**WHAT YOU WILL DO**
Check each line of the data for "content" and select those that have it.

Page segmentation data

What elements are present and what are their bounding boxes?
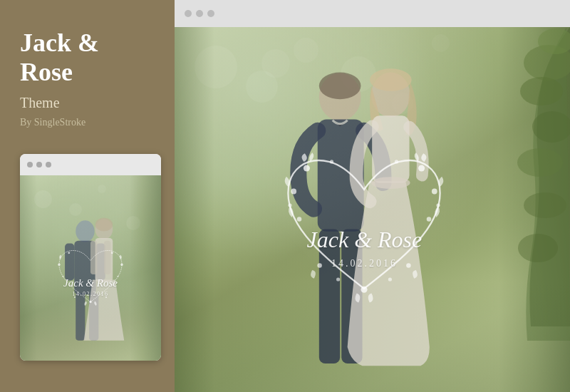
main-browser-content: Jack & Rose 14.02.2016: [175, 27, 570, 392]
svg-point-50: [388, 277, 392, 281]
svg-point-47: [289, 203, 292, 207]
main-browser: Jack & Rose 14.02.2016: [175, 0, 570, 392]
svg-point-36: [304, 165, 310, 171]
sidebar-browser-bar: [20, 154, 161, 175]
svg-point-15: [111, 252, 113, 254]
theme-title: Jack & Rose: [20, 29, 99, 88]
svg-point-28: [318, 73, 361, 100]
svg-point-40: [432, 188, 437, 194]
svg-point-11: [58, 263, 60, 265]
browser-dot-3: [46, 162, 51, 167]
svg-point-13: [89, 301, 91, 303]
main-dot-1: [185, 10, 192, 17]
svg-point-46: [395, 160, 398, 163]
svg-point-43: [318, 263, 323, 268]
main-dot-3: [207, 10, 214, 17]
sidebar-browser-preview: Jack & Rose 14.02.2016: [20, 154, 161, 361]
bokeh-main-6: [432, 34, 450, 52]
svg-point-44: [407, 263, 412, 268]
browser-dot-1: [27, 162, 33, 167]
tree-right-small: [130, 175, 161, 361]
svg-point-7: [95, 217, 113, 231]
sidebar: Jack & Rose Theme By SingleStroke: [0, 0, 175, 392]
main-dot-2: [196, 10, 203, 17]
bokeh-3: [98, 185, 106, 193]
svg-point-25: [518, 234, 558, 262]
theme-subtitle: Theme: [20, 95, 60, 111]
svg-point-24: [524, 192, 566, 218]
svg-point-12: [120, 263, 123, 265]
main-area: Jack & Rose 14.02.2016: [175, 0, 570, 392]
theme-author: By SingleStroke: [20, 117, 86, 128]
sidebar-browser-content: Jack & Rose 14.02.2016: [20, 175, 161, 361]
svg-point-45: [330, 160, 333, 163]
svg-point-23: [517, 148, 563, 177]
svg-point-42: [361, 287, 368, 293]
browser-dot-2: [36, 162, 42, 167]
svg-point-48: [437, 203, 440, 207]
svg-point-38: [297, 217, 302, 222]
wreath-names-small: Jack & Rose: [51, 277, 130, 288]
main-browser-bar: [175, 0, 570, 27]
svg-point-33: [370, 69, 412, 91]
svg-point-21: [520, 77, 563, 105]
svg-point-14: [68, 252, 70, 254]
svg-point-49: [336, 277, 340, 281]
wreath-overlay-small: Jack & Rose 14.02.2016: [51, 239, 130, 296]
svg-point-41: [427, 217, 432, 222]
main-wreath-names: Jack & Rose: [271, 227, 457, 250]
bokeh-main-3: [294, 38, 318, 63]
svg-point-39: [418, 165, 425, 171]
wreath-overlay-main: Jack & Rose 14.02.2016: [271, 135, 457, 269]
svg-point-37: [291, 188, 297, 194]
tree-left-small: [20, 175, 37, 361]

**YOUR RESPONSE**
main-browser-content: Jack & Rose 14.02.2016: [175, 27, 570, 392]
sidebar-browser-content: Jack & Rose 14.02.2016: [20, 175, 161, 361]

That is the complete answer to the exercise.